§ TO DO
Before answering, work out how many lines below contain the string "случае"; the reply is that number alone.

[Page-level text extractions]
□ □ □ □ □
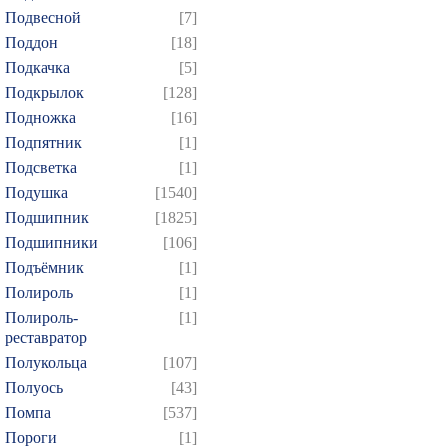
Подвесной
[7]
Поддон
[18]
Подкачка
[5]
Подкрылок
[128]
Подножка
[16]
Подпятник
[1]
Подсветка
[1]
Подушка
[1540]
Подшипник
[1825]
Подшипники
[106]
Подъёмник
[1]
Полироль
[1]
Полироль-
[1]
реставратор
Полукольца
[107]
Полуось
[43]
Помпа
[537]
Пороги
[1]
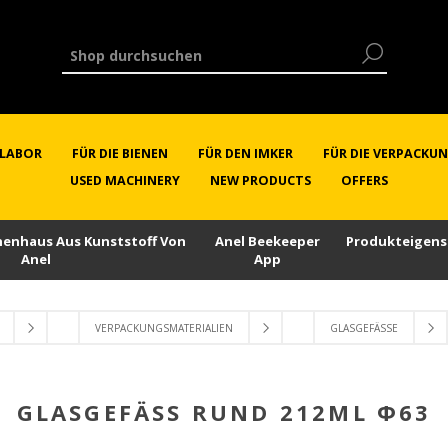
RLABOR
FÜR DIE BIENEN
FÜR DEN IMKER
FÜR DIE VERPACKU
USED MACHINERY
NEW PRODUCTS
OFFERS
enenhaus Aus Kunststoff Von
Anel Beekeeper
Produkteigens
Anel
App
VERPACKUNGSMATERIALIEN
GLASGEFÄSSE
GLASGEFÄSS RUND 212ML Φ63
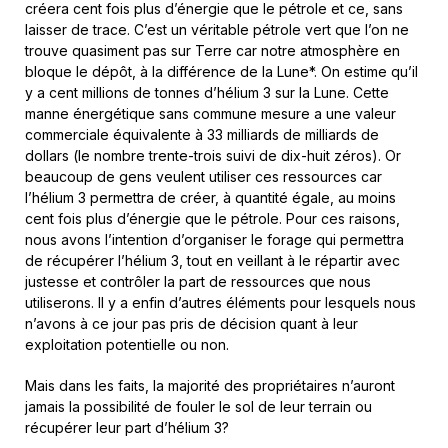
créera cent fois plus d’énergie que le pétrole et ce, sans
laisser de trace. C’est un véritable pétrole vert que l’on ne
trouve quasiment pas sur Terre car notre atmosphère en
bloque le dépôt, à la différence de la Lune*. On estime qu’il
y a cent millions de tonnes d’hélium 3 sur la Lune. Cette
manne énergétique sans commune mesure a une valeur
commerciale équivalente à 33 milliards de milliards de
dollars (le nombre trente-trois suivi de dix-huit zéros). Or
beaucoup de gens veulent utiliser ces ressources car
l’hélium 3 permettra de créer, à quantité égale, au moins
cent fois plus d’énergie que le pétrole. Pour ces raisons,
nous avons l’intention d’organiser le forage qui permettra
de récupérer l’hélium 3, tout en veillant à le répartir avec
justesse et contrôler la part de ressources que nous
utiliserons. Il y a enfin d’autres éléments pour lesquels nous
n’avons à ce jour pas pris de décision quant à leur
exploitation potentielle ou non.
Mais dans les faits, la majorité des propriétaires n’auront
jamais la possibilité de fouler le sol de leur terrain ou
récupérer leur part d’hélium 3?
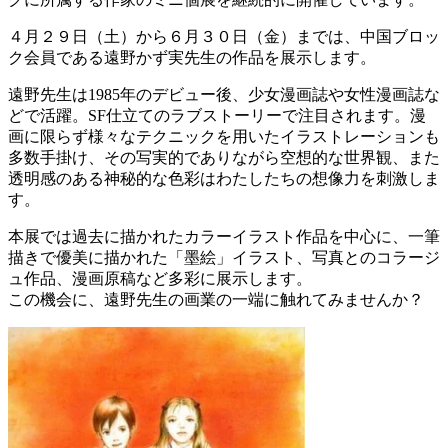
４月２９日（土）から６月３０日（金）までは、中国ブロッ
ク会員である遠野かず実先生の作品を展示します。
遠野先生は1985年のデビュー後、少女漫画誌や女性漫画誌な
どで活躍。SF仕立てのラブストーリーで注目されます。
漫
画に限らず様々なテクニックを用いたイラストレーションも
多数手掛け、その写実的でありながら空想的な世界観、また
透明感のある神秘的な色彩はわたしたちの想像力を刺激しま
す。
本展では過去に描かれたカラーイラスト作品を中心に、一筆
描きで優美に描かれた「墨絵」イラスト、写真とのコラージ
ュ作品、漫画原稿など多彩に展示します。
この機会に、遠野先生の画業の一端に触れてみませんか？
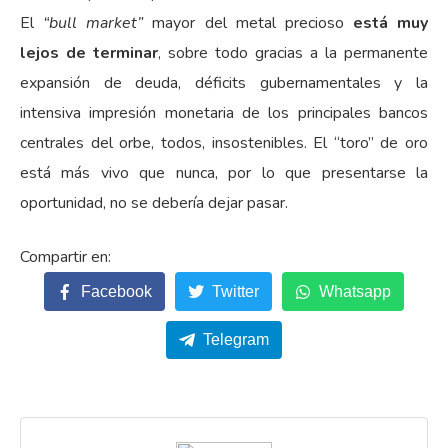
El
“bull market”
mayor del metal precioso
está muy
lejos de terminar
, sobre todo gracias a la permanente
expansión de deuda, déficits gubernamentales y la
intensiva impresión monetaria de los principales bancos
centrales del orbe, todos, insostenibles. El “toro” de oro
está más vivo que nunca, por lo que presentarse la
oportunidad, no se debería dejar pasar.
Facebook
Twitter
Whatsapp
Telegram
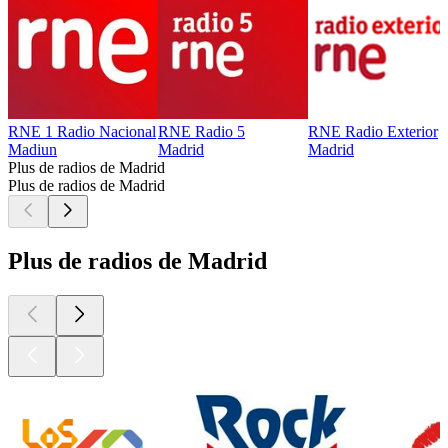
RNE 1 Radio Nacional
RNE Radio 5
RNE Radio Exterior
Madiun
Madrid
Madrid
Plus de radios de Madrid
Plus de radios de Madrid
Plus de radios de Madrid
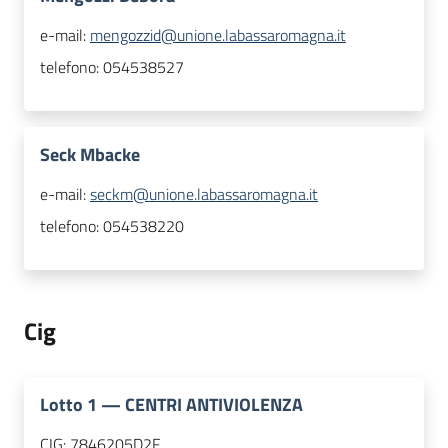
e-mail:
mengozzid@unione.labassaromagna.it
telefono:
054538527
Seck Mbacke
e-mail:
seckm@unione.labassaromagna.it
telefono:
054538220
Cig
Lotto
1
—
CENTRI ANTIVIOLENZA
CIG:
7846205D2F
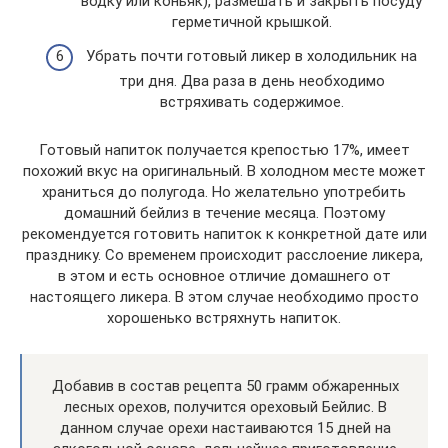
водку или коньяк), размешать и закрыть посуду
герметичной крышкой.
Убрать почти готовый ликер в холодильник на
три дня. Два раза в день необходимо
встряхивать содержимое.
Готовый напиток получается крепостью 17%, имеет
похожий вкус на оригинальный. В холодном месте может
храниться до полугода. Но желательно употребить
домашний бейлиз в течение месяца. Поэтому
рекомендуется готовить напиток к конкретной дате или
празднику. Со временем происходит расслоение ликера,
в этом и есть основное отличие домашнего от
настоящего ликера. В этом случае необходимо просто
хорошенько встряхнуть напиток.
Добавив в состав рецепта 50 грамм обжаренных
лесных орехов, получится ореховый Бейлис. В
данном случае орехи настаиваются 15 дней на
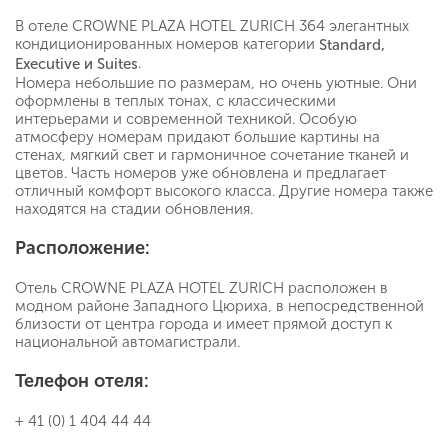
В отеле CROWNE PLAZA HOTEL ZURICH 364 элегантных
кондиционированных номеров категории
Standard
,
.
Executive
и
Suites
Номера небольшие по размерам, но очень уютные. Они
оформлены в теплых тонах, с классическими
интерьерами и современной техникой. Особую
атмосферу номерам придают большие картины на
стенах, мягкий свет и гармоничное сочетание тканей и
цветов. Часть номеров уже обновлена и предлагает
отличный комфорт высокого класса. Другие номера также
находятся на стадии обновления.
Расположение:
Отель CROWNE PLAZA HOTEL ZURICH расположен в
модном районе Западного Цюриха, в непосредственной
близости от центра города и имеет прямой доступ к
национальной автомагистрали.
Телефон отеля:
+ 41 (0) 1 404 44 44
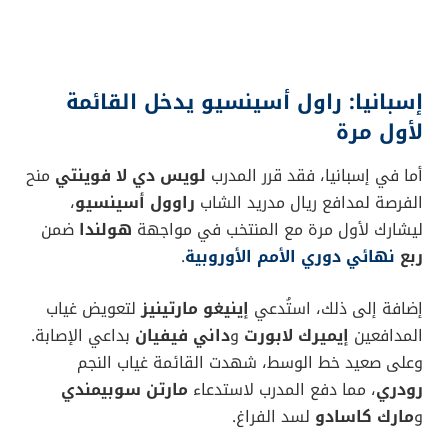
إسبانيا: راول أسينسيو يدخل القائمة
لأول مرة
أما في إسبانيا، فقد قرر المدرب
لويس دي لا فوينتي
منح
الفرصة لمدافع ريال مدريد الشاب
راوول أسينسيو
،
ليشارك لأول مرة مع المنتخب في مواجهة
هولندا
ضمن
ربع
نهائي دوري الأمم الأوروبية
.
إضافة إلى ذلك، استُدعي
إينيغو مارتينيز
لتعويض غياب
المدافعين
إيميرك لابورت
و
داني فيفيان
بداعي الإصابة.
وعلى صعيد خط الوسط، شهدت القائمة غياب النجم
رودري
، مما دفع المدرب لاستدعاء
مارتن سوبيمندي
و
مارك كاسادو
لسد الفراغ.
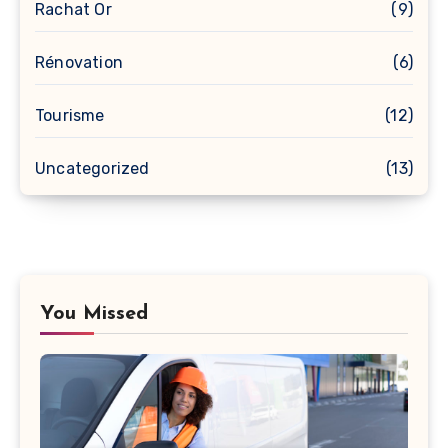
Rachat Or
(9)
Rénovation
(6)
Tourisme
(12)
Uncategorized
(13)
You Missed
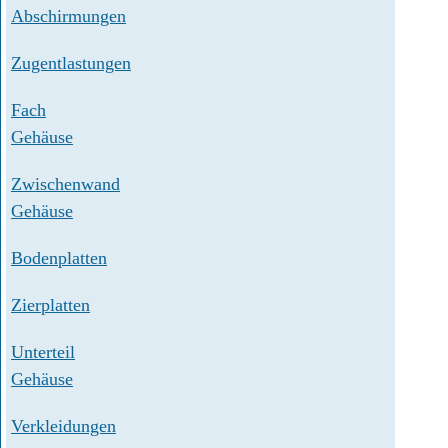
Abschirmungen
Zugentlastungen
Fach
Gehäuse
Zwischenwand
Gehäuse
Bodenplatten
Zierplatten
Unterteil
Gehäuse
Verkleidungen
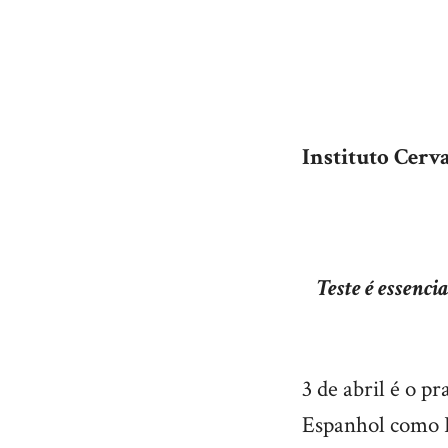
Instituto Cerv
Teste é essenci
3 de abril é o p
Espanhol como Lí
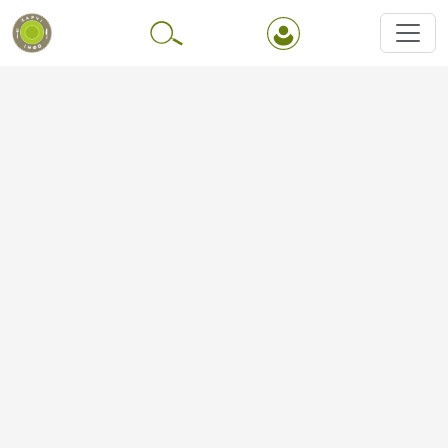
Перейти до основного вмісту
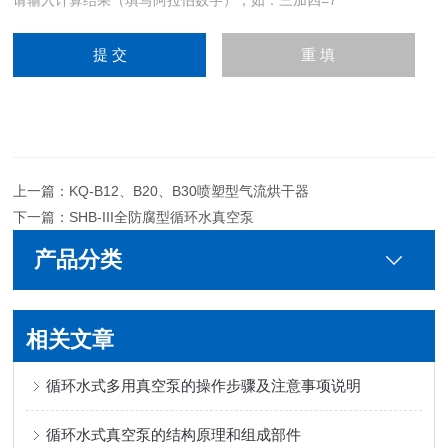
上一篇：
KQ-B12、B20、B30喷塑型气流烘干器
下一篇：
SHB-III全防腐型循环水真空泵
产品分类
相关文章
循环水式多用真空泵的操作步骤及注意事项说明
循环水式真空泵的结构原理和组成部件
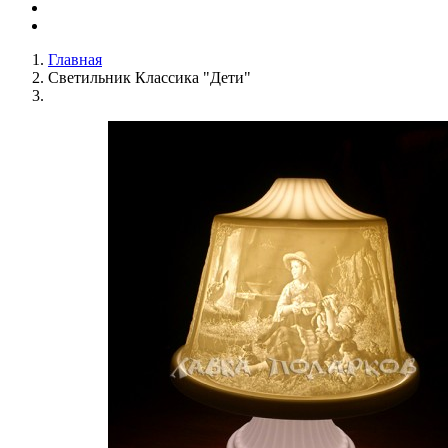
Главная
Светильник Классика "Дети"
□ □ □ □ □
§ SOLUTION TO THIS TASK
2